(Items listed in a dataset)
____
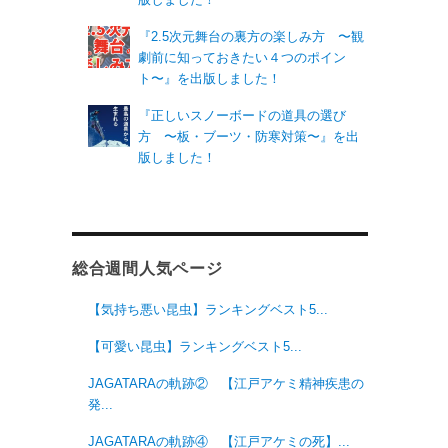
『2.5次元舞台の裏方の楽しみ方 〜観
劇前に知っておきたい４つのポイン
ト〜』を出版しました！
『正しいスノーボードの道具の選び
方 〜板・ブーツ・防寒対策〜』を出
版しました！
総合週間人気ページ
【気持ち悪い昆虫】ランキングベスト5...
【可愛い昆虫】ランキングベスト5...
JAGATARAの軌跡② 【江戸アケミ精神疾患の
発...
JAGATARAの軌跡④ 【江戸アケミの死】...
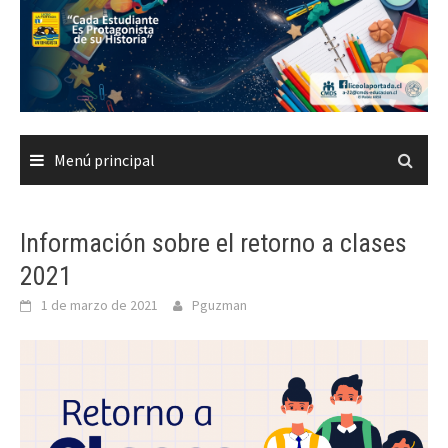
Saltar
al
contenido
Menú principal
Información sobre el retorno a clases
2021
1 de marzo de 2021
Pguzman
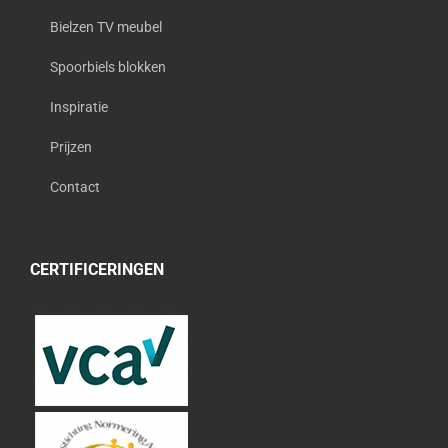
Bielzen TV meubel
Spoorbiels blokken
Inspiratie
Prijzen
Contact
CERTIFICERINGEN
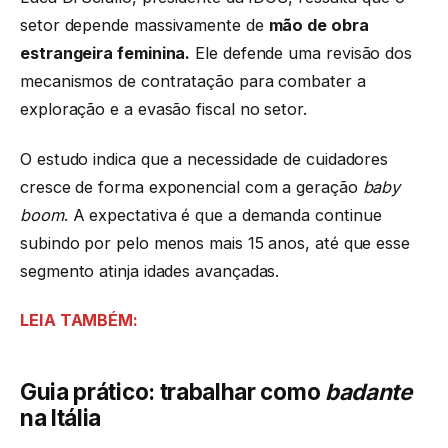
setor depende massivamente de
mão de obra
estrangeira feminina.
Ele defende uma revisão dos
mecanismos de contratação para combater a
exploração e a evasão fiscal no setor.
O estudo indica que a necessidade de cuidadores
cresce de forma exponencial com a geração
baby
boom
. A expectativa é que a demanda continue
subindo por pelo menos mais 15 anos, até que esse
segmento atinja idades avançadas.
LEIA TAMBÉM:
Guia prático: trabalhar como
badante
na Itália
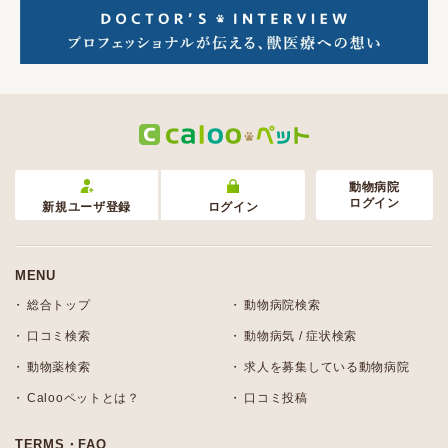
動物病院
ログイン
新規ユーザ登録
ログイン
MENU
総合トップ
動物病院検索
口コミ検索
動物病気 / 症状検索
動物薬検索
求人を募集している動物病院
Calooペットとは？
口コミ投稿
TERMS・FAQ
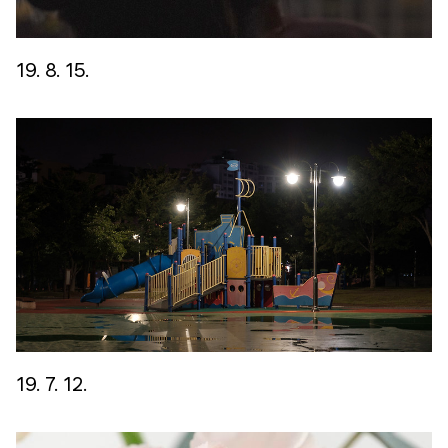
19. 8. 15.
19. 7. 12.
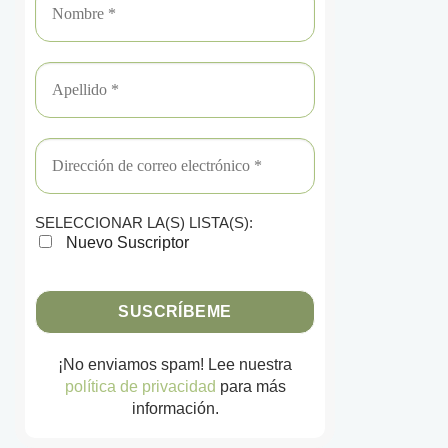
SELECCIONAR LA(S) LISTA(S):
Nuevo Suscriptor
¡No enviamos spam! Lee nuestra
política de privacidad
para más
información.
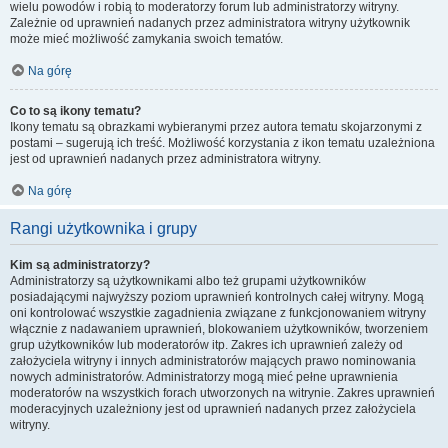
wielu powodów i robią to moderatorzy forum lub administratorzy witryny.
Zależnie od uprawnień nadanych przez administratora witryny użytkownik
może mieć możliwość zamykania swoich tematów.
Na górę
Co to są ikony tematu?
Ikony tematu są obrazkami wybieranymi przez autora tematu skojarzonymi z
postami – sugerują ich treść. Możliwość korzystania z ikon tematu uzależniona
jest od uprawnień nadanych przez administratora witryny.
Na górę
Rangi użytkownika i grupy
Kim są administratorzy?
Administratorzy są użytkownikami albo też grupami użytkowników
posiadającymi najwyższy poziom uprawnień kontrolnych całej witryny. Mogą
oni kontrolować wszystkie zagadnienia związane z funkcjonowaniem witryny
włącznie z nadawaniem uprawnień, blokowaniem użytkowników, tworzeniem
grup użytkowników lub moderatorów itp. Zakres ich uprawnień zależy od
założyciela witryny i innych administratorów mających prawo nominowania
nowych administratorów. Administratorzy mogą mieć pełne uprawnienia
moderatorów na wszystkich forach utworzonych na witrynie. Zakres uprawnień
moderacyjnych uzależniony jest od uprawnień nadanych przez założyciela
witryny.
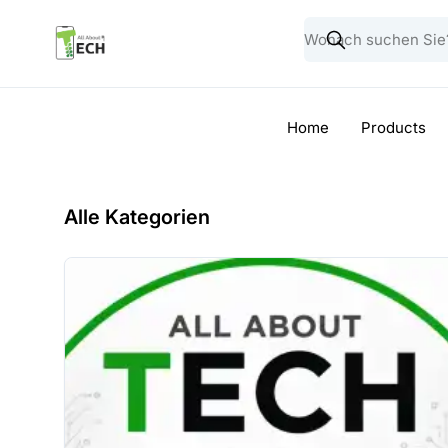
Home
Products
Alle Kategorien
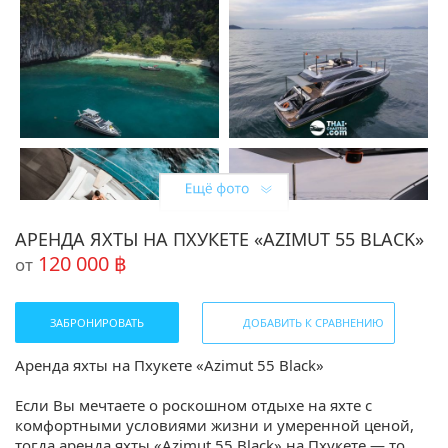
АРЕНДА ЯХТЫ НА ПХУКЕТЕ «AZIMUT 55 BLACK»
120 000 ฿
от
ЗАБРОНИРОВАТЬ
ДОБАВИТЬ К СРАВНЕНИЮ
Аренда яхты на Пхукете «Azimut 55 Black»
Если Вы мечтаете о роскошном отдыхе на яхте с
комфортными условиями жизни и умеренной ценой,
тогда аренда яхты «Azimut 55 Black» на Пхукете — то,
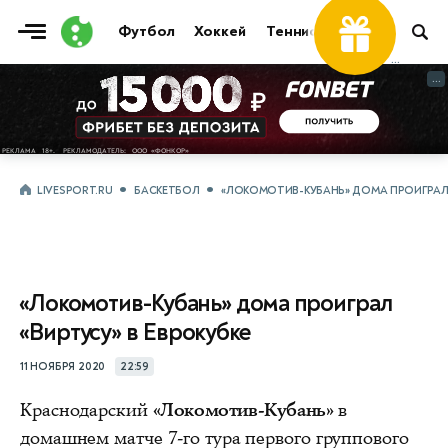
Футбол
Хоккей
Теннис
Бои
Прочие
...
...
LIVESPORT.RU
БАСКЕТБОЛ
«ЛОКОМОТИВ-КУБАНЬ» ДОМА ПРОИГРАЛ «
«Локомотив-Кубань» дома проиграл
«Виртусу» в Еврокубке
11 НОЯБРЯ 2020
22:59
Краснодарский
«Локомотив-Кубань»
в
домашнем матче 7-го тура первого группового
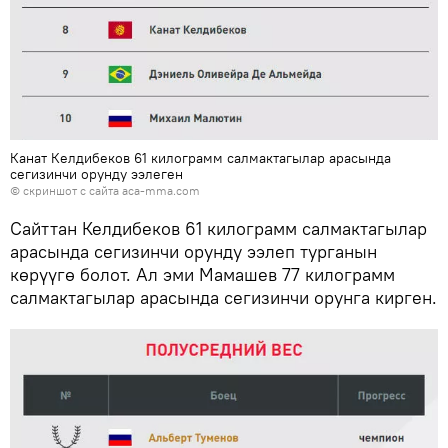
Канат Келдибеков 61 килограмм салмактагылар арасында
сегизинчи орунду ээлеген
©
скриншот с сайта aca-mma.com
Сайттан Келдибеков 61 килограмм салмактагылар
арасында сегизинчи орунду ээлеп турганын
көрүүгө болот. Ал эми Мамашев 77 килограмм
салмактагылар арасында сегизинчи орунга кирген.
____
About this exercise: Could the entries above be returned verbatim, with no pictures included?

Task response:
『2.5次元舞台の裏方の楽しみ方 〜観
劇前に知っておきたい４つのポイン
ト〜』を出版しました！
『正しいスノーボードの道具の選び
方 〜板・ブーツ・防寒対策〜』を出
版しました！
総合週間人気ページ
【気持ち悪い昆虫】ランキングベスト5...
【可愛い昆虫】ランキングベスト5...
JAGATARAの軌跡② 【江戸アケミ精神疾患の
発...
JAGATARAの軌跡④ 【江戸アケミの死】...
Saltar
al
contenido
Menú principal
Información sobre el retorno a clases
2021
1 de marzo de 2021
Pguzman
Bielzen TV meubel
Spoorbiels blokken
Inspiratie
Prijzen
Contact
CERTIFICERINGEN
setor depende massivamente de
mão de obra
estrangeira feminina.
Ele defende uma revisão dos
mecanismos de contratação para combater a
exploração e a evasão fiscal no setor.
O estudo indica que a necessidade de cuidadores
cresce de forma exponencial com a geração
baby
boom
. A expectativa é que a demanda continue
subindo por pelo menos mais 15 anos, até que esse
segmento atinja idades avançadas.
LEIA TAMBÉM:
Guia prático: trabalhar como
badante
na Itália
動物病院
ログイン
新規ユーザ登録
ログイン
MENU
総合トップ
動物病院検索
口コミ検索
動物病気 / 症状検索
動物薬検索
求人を募集している動物病院
Calooペットとは？
口コミ投稿
TERMS・FAQ
19. 8. 15.
19. 7. 12.
SELECCIONAR LA(S) LISTA(S):
Nuevo Suscriptor
¡No enviamos spam! Lee nuestra
política de privacidad
para más
información.
wielu powodów i robią to moderatorzy forum lub administratorzy witryny.
Zależnie od uprawnień nadanych przez administratora witryny użytkownik
może mieć możliwość zamykania swoich tematów.
Na górę
Co to są ikony tematu?
Ikony tematu są obrazkami wybieranymi przez autora tematu skojarzonymi z
postami – sugerują ich treść. Możliwość korzystania z ikon tematu uzależniona
jest od uprawnień nadanych przez administratora witryny.
Na górę
Rangi użytkownika i grupy
Kim są administratorzy?
Administratorzy są użytkownikami albo też grupami użytkowników
posiadającymi najwyższy poziom uprawnień kontrolnych całej witryny. Mogą
oni kontrolować wszystkie zagadnienia związane z funkcjonowaniem witryny
włącznie z nadawaniem uprawnień, blokowaniem użytkowników, tworzeniem
grup użytkowników lub moderatorów itp. Zakres ich uprawnień zależy od
założyciela witryny i innych administratorów mających prawo nominowania
nowych administratorów. Administratorzy mogą mieć pełne uprawnienia
moderatorów na wszystkich forach utworzonych na witrynie. Zakres uprawnień
moderacyjnych uzależniony jest od uprawnień nadanych przez założyciela
witryny.
Home
Products
Alle Kategorien
АРЕНДА ЯХТЫ НА ПХУКЕТЕ «AZIMUT 55 BLACK»
120 000 ฿
от
ЗАБРОНИРОВАТЬ
ДОБАВИТЬ К СРАВНЕНИЮ
Аренда яхты на Пхукете «Azimut 55 Black»
Если Вы мечтаете о роскошном отдыхе на яхте с
комфортными условиями жизни и умеренной ценой,
тогда аренда яхты «Azimut 55 Black» на Пхукете — то,
Футбол
Хоккей
Теннис
Бои
Прочие
...
...
LIVESPORT.RU
БАСКЕТБОЛ
«ЛОКОМОТИВ-КУБАНЬ» ДОМА ПРОИГРАЛ «
«Локомотив-Кубань» дома проиграл
«Виртусу» в Еврокубке
11 НОЯБРЯ 2020
22:59
Краснодарский
«Локомотив-Кубань»
в
домашнем матче 7-го тура первого группового
Канат Келдибеков 61 килограмм салмактагылар арасында
сегизинчи орунду ээлеген
©
скриншот с сайта aca-mma.com
Сайттан Келдибеков 61 килограмм салмактагылар
арасында сегизинчи орунду ээлеп турганын
көрүүгө болот. Ал эми Мамашев 77 килограмм
салмактагылар арасында сегизинчи орунга кирген.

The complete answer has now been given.